Today this is widely denied. People want to tell you, in Christian literature too, that "You can do it! You can help yourself!" Most people view our fall into sin as comparable to a fall off a two-story building. You probably end up with some injuries, maybe even a broken back or some other life-threatening injury, but you are not dead. You are still conscious. You are able to decide on a course of action to follow. You can call out for help. 

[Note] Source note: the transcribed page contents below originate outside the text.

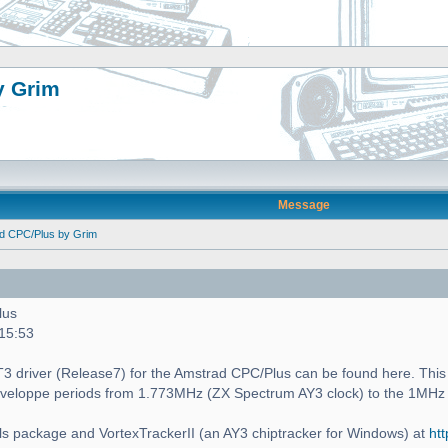
y Grim
Message
ad CPC/Plus by Grim
lus
 15:53
 PT3 driver (Release7) for the Amstrad CPC/Plus can be found here. This i
enveloppe periods from 1.773MHz (ZX Spectrum AY3 clock) to the 1MHz
s package and VortexTrackerII (an AY3 chiptracker for Windows) at
htt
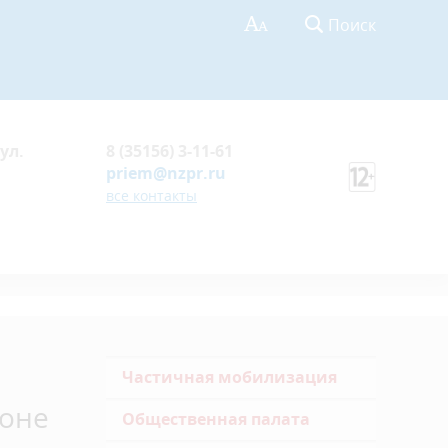
Поиск
ул.
8 (35156) 3-11-61
priem@nzpr.ru
все контакты
Частичная мобилизация
йоне
Общественная палата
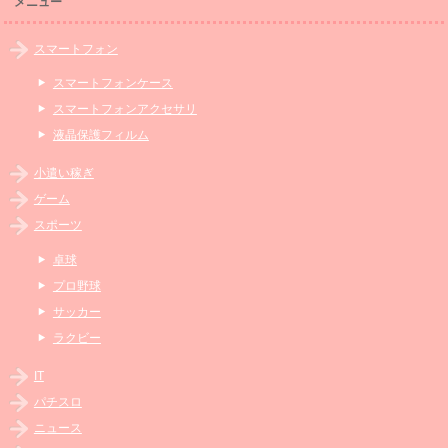
メニュー
スマートフォン
スマートフォンケース
スマートフォンアクセサリ
液晶保護フィルム
小遣い稼ぎ
ゲーム
スポーツ
卓球
プロ野球
サッカー
ラクビー
IT
パチスロ
ニュース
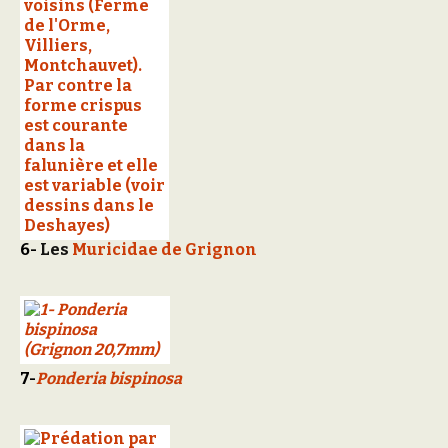
6-
Les
Muricidae de Grignon
7-
Ponderia bispinosa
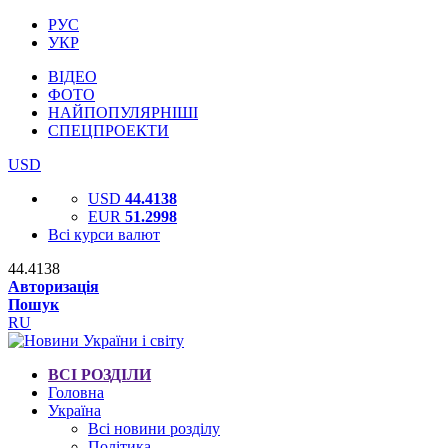
РУС
УКР
ВІДЕО
ФОТО
НАЙПОПУЛЯРНІШІ
СПЕЦПРОЕКТИ
USD
USD
44.4138
EUR
51.2998
Всі курси валют
44.4138
Авторизація
Пошук
RU
ВСІ РОЗДІЛИ
Головна
Україна
Всі новини розділу
Політика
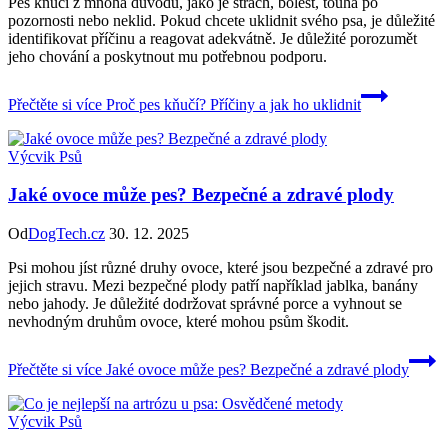
Pes kňučí z mnoha důvodů, jako je strach, bolest, touha po
pozornosti nebo neklid. Pokud chcete uklidnit svého psa, je důležité
identifikovat příčinu a reagovat adekvátně. Je důležité porozumět
jeho chování a poskytnout mu potřebnou podporu.
Přečtěte si více
Proč pes kňučí? Příčiny a jak ho uklidnit
Výcvik Psů
Jaké ovoce může pes? Bezpečné a zdravé plody
Od
DogTech.cz
30. 12. 2025
Psi mohou jíst různé druhy ovoce, které jsou bezpečné a zdravé pro
jejich stravu. Mezi bezpečné plody patří například jablka, banány
nebo jahody. Je důležité dodržovat správné porce a vyhnout se
nevhodným druhům ovoce, které mohou psům škodit.
Přečtěte si více
Jaké ovoce může pes? Bezpečné a zdravé plody
Výcvik Psů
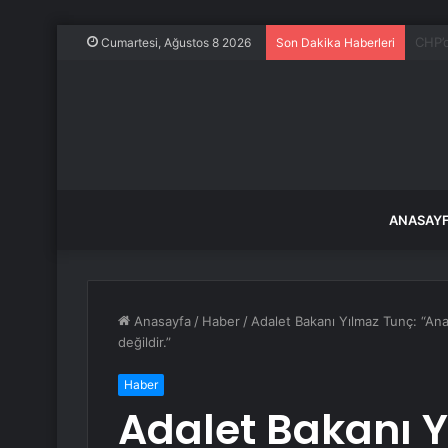
Özgür
Cumartesi, Ağustos 8 2026
Son Dakika Haberleri
ANASAY
Anasayfa
/
Haber
/
Adalet Bakanı Yılmaz Tunç: “A
değildir.”
Haber
Adalet Bakanı Y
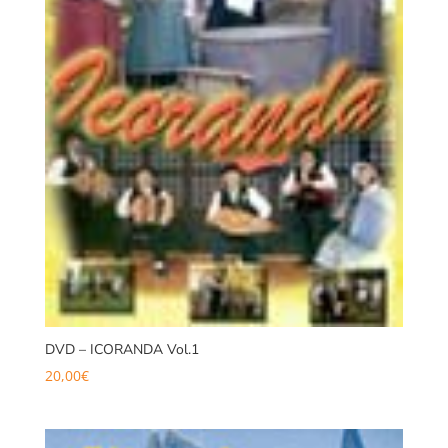
DVD – ICORANDA Vol.1
20,00
€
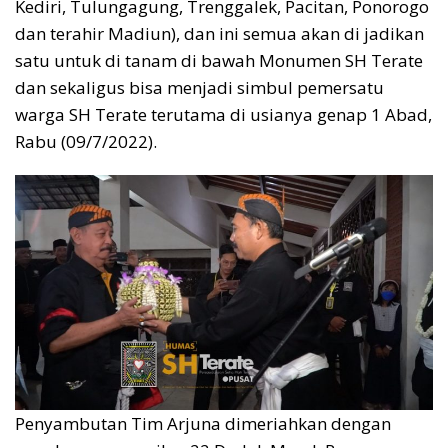
Kediri, Tulungagung, Trenggalek, Pacitan, Ponorogo
dan terahir Madiun), dan ini semua akan di jadikan
satu untuk di tanam di bawah Monumen SH Terate
dan sekaligus bisa menjadi simbul pemersatu
warga SH Terate terutama di usianya genap 1 Abad,
Rabu (09/7/2022).
Penyambutan Tim Arjuna dimeriahkan dengan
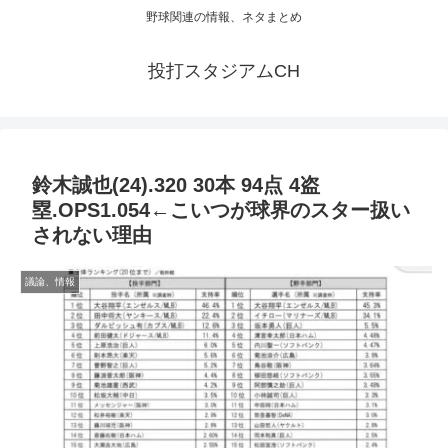
野球関連の情報、ネタまとめ
投打スタジアムCH
鈴木誠也(24).320 30本 94点 4盗
塁.OPS1.054←こいつが球界のスター扱い
されない理由
議論、情報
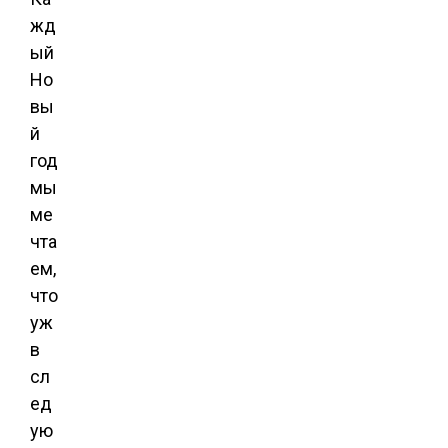
жд
ый
Но
вы
й
год
мы
ме
чта
ем,
что
уж
в
сл
ед
ую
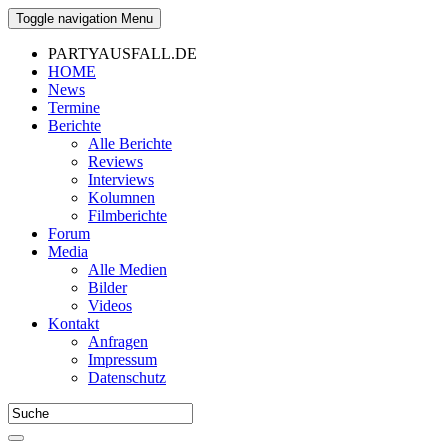
Toggle navigation
Menu
PARTYAUSFALL.DE
HOME
News
Termine
Berichte
Alle Berichte
Reviews
Interviews
Kolumnen
Filmberichte
Forum
Media
Alle Medien
Bilder
Videos
Kontakt
Anfragen
Impressum
Datenschutz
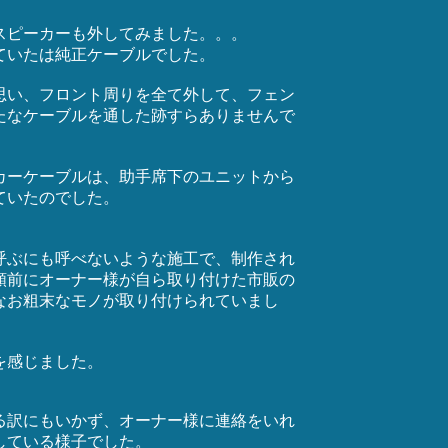
スピーカーも外してみました。。。
ていたは純正ケーブルでした。
思い、フロント周りを全て外して、フェン
たなケーブルを通した跡すらありませんで
カーケーブルは、助手席下のユニットから
ていたのでした。
。
呼ぶにも呼べないような施工で、制作され
頼前にオーナー様が自ら取り付けた市販の
なお粗末なモノが取り付けられていまし
を感じました。
る訳にもいかず、オーナー様に連絡をいれ
している様子でした。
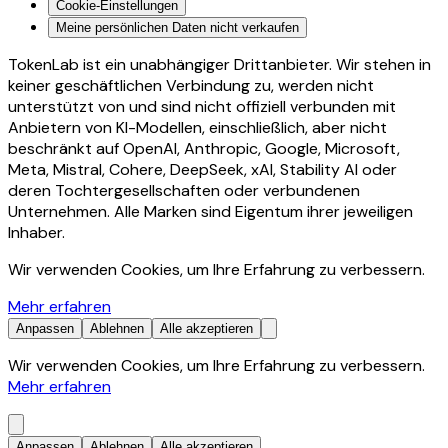
Cookie-Einstellungen
Meine persönlichen Daten nicht verkaufen
TokenLab ist ein unabhängiger Drittanbieter. Wir stehen in
keiner geschäftlichen Verbindung zu, werden nicht
unterstützt von und sind nicht offiziell verbunden mit
Anbietern von KI-Modellen, einschließlich, aber nicht
beschränkt auf OpenAI, Anthropic, Google, Microsoft,
Meta, Mistral, Cohere, DeepSeek, xAI, Stability AI oder
deren Tochtergesellschaften oder verbundenen
Unternehmen. Alle Marken sind Eigentum ihrer jeweiligen
Inhaber.
Wir verwenden Cookies, um Ihre Erfahrung zu verbessern.
Mehr erfahren
Anpassen
Ablehnen
Alle akzeptieren
Wir verwenden Cookies, um Ihre Erfahrung zu verbessern.
Mehr erfahren
Anpassen
Ablehnen
Alle akzeptieren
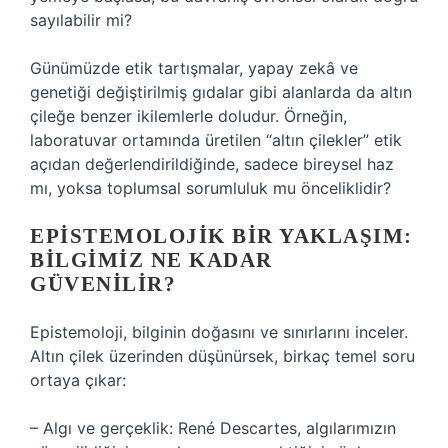
sayılabilir mi?
Günümüzde etik tartışmalar, yapay zekâ ve
genetiği değiştirilmiş gıdalar gibi alanlarda da altın
çileğe benzer ikilemlerle doludur. Örneğin,
laboratuvar ortamında üretilen “altın çilekler” etik
açıdan değerlendirildiğinde, sadece bireysel haz
mı, yoksa toplumsal sorumluluk mu önceliklidir?
EPISTEMOLOJIK
BIR YAKLAŞIM:
BILGIMIZ NE KADAR
GÜVENILIR?
Epistemoloji, bilginin doğasını ve sınırlarını inceler.
Altın çilek üzerinden düşünürsek, birkaç temel soru
ortaya çıkar:
– Algı ve gerçeklik: René Descartes, algılarımızın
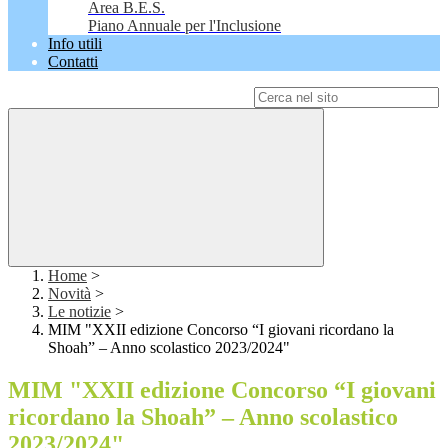
Area B.E.S.
Piano Annuale per l'Inclusione
Info utili
Contatti
Campo di ricerca per le pagine del sito
Home
>
Novità
>
Le notizie
>
MIM "XXII edizione Concorso “I giovani ricordano la
Shoah” – Anno scolastico 2023/2024"
MIM "XXII edizione Concorso “I giovani
ricordano la Shoah” – Anno scolastico
2023/2024"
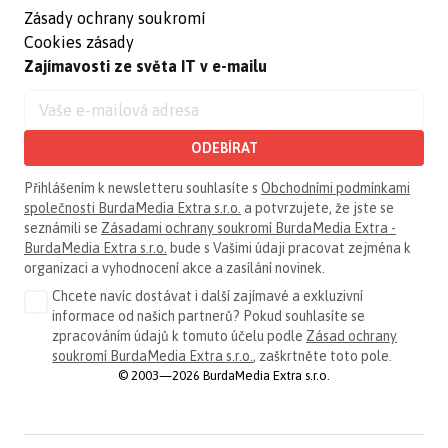
Zásady ochrany soukromí
Cookies zásady
Zajímavosti ze světa IT v e-mailu
ODEBÍRAT
Přihlášením k newsletteru souhlasíte s
Obchodními podmínkami
společnosti BurdaMedia Extra s.r.o.
a potvrzujete, že jste se
seznámili se
Zásadami ochrany soukromí BurdaMedia Extra -
BurdaMedia Extra s.r.o.
bude s Vašimi údaji pracovat zejména k
organizaci a vyhodnocení akce a zasílání novinek.
Chcete navíc dostávat i další zajímavé a exkluzivní
informace od našich partnerů? Pokud souhlasíte se
zpracováním údajů k tomuto účelu podle
Zásad ochrany
soukromí BurdaMedia Extra s.r.o.
, zaškrtněte toto pole.
© 2003—2026 BurdaMedia Extra s.r.o.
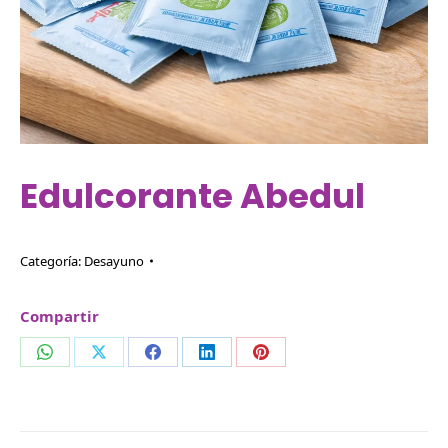
Edulcorante Abedul
Categoría:
Desayuno
Compartir
Compartir
Compartir
Compartir
Compartir
Compartir
en
en
en
en
en
WhatsApp
X
Facebook
LinkedIn
Pinterest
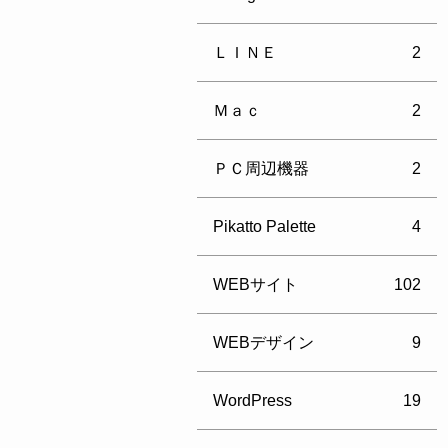
ＬＩＮＥ
2
Ｍａｃ
2
ＰＣ周辺機器
2
Pikatto Palette
4
WEBサイト
102
WEBデザイン
9
WordPress
19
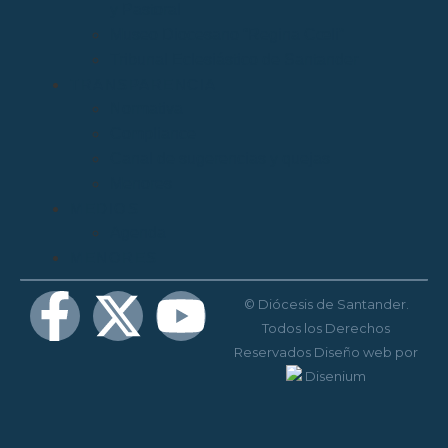
y Pastoral
Museo Diocesano “Regina Cœli”
Tribunal Eclesiástico de Santander
TRANSPARENCIA
Normativa
Compliance
Canal de sugerencias y quejas
Menores
MEDIOS
Agenda
MENORES
© Diócesis de Santander.
Todos los Derechos
Reservados
Diseño web
por
Disenium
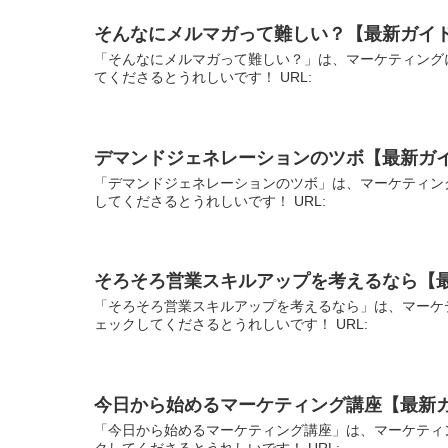
そんなにメルマガって難しい？【最新ガイ
「そんなにメルマガって難しい？」は、マーケティング
てくださるとうれしいです！ URL:
デマンドジェネレーションのツボ【最新ガ
「デマンドジェネレーションのツボ」は、マーケティン
してくださるとうれしいです！ URL:
そろそろ営業スキルアップを考えるなら【
「そろそろ営業スキルアップを考えるなら」は、マーケ
ェックしてくださるとうれしいです！ URL:
今日から始めるマーケティング講座【最新
「今日から始めるマーケティング講座」は、マーケティ
クしてくださるとうれしいです！ URL:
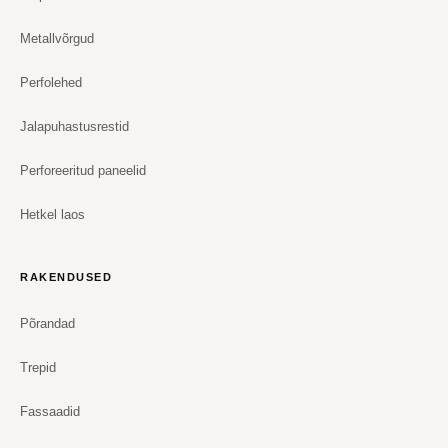
Metallvõrgud
Perfolehed
Jalapuhastusrestid
Perforeeritud paneelid
Hetkel laos
RAKENDUSED
Põrandad
Trepid
Fassaadid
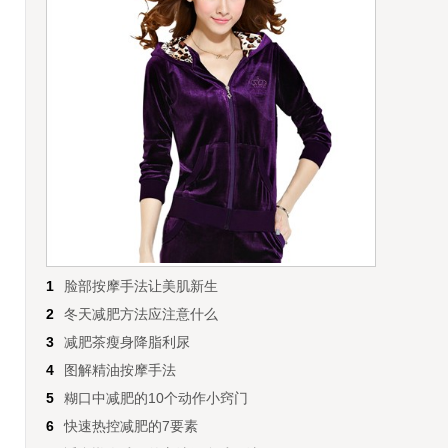
1
脸部按摩手法让美肌新生
2
冬天减肥方法应注意什么
3
减肥茶瘦身降脂利尿
4
图解精油按摩手法
5
糊口中减肥的10个动作小窍门
6
快速热控减肥的7要素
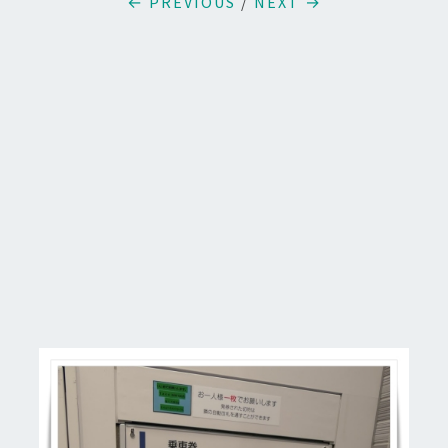
← PREVIOUS
/
NEXT →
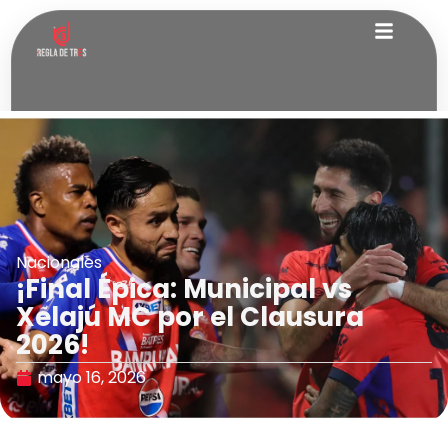
Nacionales
¡Final Épica: Municipal vs
Xelajú MC por el Clausura
2026!
mayo 16, 2026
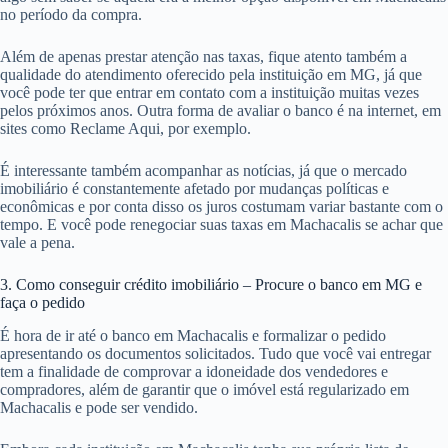
no período da compra.
Além de apenas prestar atenção nas taxas, fique atento também a
qualidade do atendimento oferecido pela instituição em MG, já que
você pode ter que entrar em contato com a instituição muitas vezes
pelos próximos anos. Outra forma de avaliar o banco é na internet, em
sites como Reclame Aqui, por exemplo.
É interessante também acompanhar as notícias, já que o mercado
imobiliário é constantemente afetado por mudanças políticas e
econômicas e por conta disso os juros costumam variar bastante com o
tempo. E você pode renegociar suas taxas em Machacalis se achar que
vale a pena.
3. Como conseguir crédito imobiliário – Procure o banco em MG e
faça o pedido
É hora de ir até o banco em Machacalis e formalizar o pedido
apresentando os documentos solicitados. Tudo que você vai entregar
tem a finalidade de comprovar a idoneidade dos vendedores e
compradores, além de garantir que o imóvel está regularizado em
Machacalis e pode ser vendido.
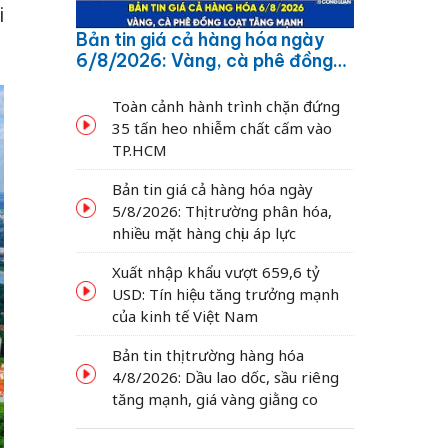
i
Bản tin giá cả hàng hóa ngày
6/8/2026: Vàng, cà phê đồng
loạt tăng mạnh
Toàn cảnh hành trình chặn đứng
35 tấn heo nhiễm chất cấm vào
TP.HCM
Bản tin giá cả hàng hóa ngày
5/8/2026: Thị trường phân hóa,
nhiều mặt hàng chịu áp lực
Xuất nhập khẩu vượt 659,6 tỷ
USD: Tín hiệu tăng trưởng mạnh
của kinh tế Việt Nam
Bản tin thị trường hàng hóa
4/8/2026: Dầu lao dốc, sầu riêng
tăng mạnh, giá vàng giằng co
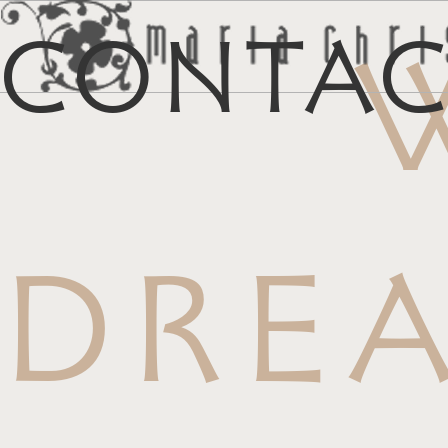
Conta
マイリス
お
DRE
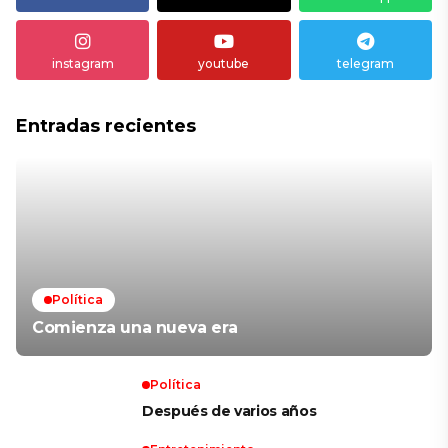
instagram
youtube
telegram
Entradas recientes
Política
Comienza una nueva era
Política
Después de varios años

But the biblical truth is that we are "dead in trespasses and sins." It's as though we fell from one of the tallest buildings in the world onto hard pavement. We are dead. There is no life in us to call for help or to accept help. Man would leave us for dead. That's the way the Bible describes our fallen condition. We cannot call out to God for help. We cannot cooperate with God in the recovery by lifting a leg. We are "unable to do any good and inclined to all evil." 

And that is important doctrine, because it leads us to the only way of deliverance and to the graciousness of God's gift of salvation. The only deliverance is that we are "regenerated by the Spirit of God." And that is a miracle and a gift of God. God raises us from the dead. God makes us to live. God restores what man took away. It is all of grace, and nothing of the work of man. 

Do you know your misery and are you humbled before God?


Questions for Discussion

1. What was unique about the creation of man as compared to that of other creatures?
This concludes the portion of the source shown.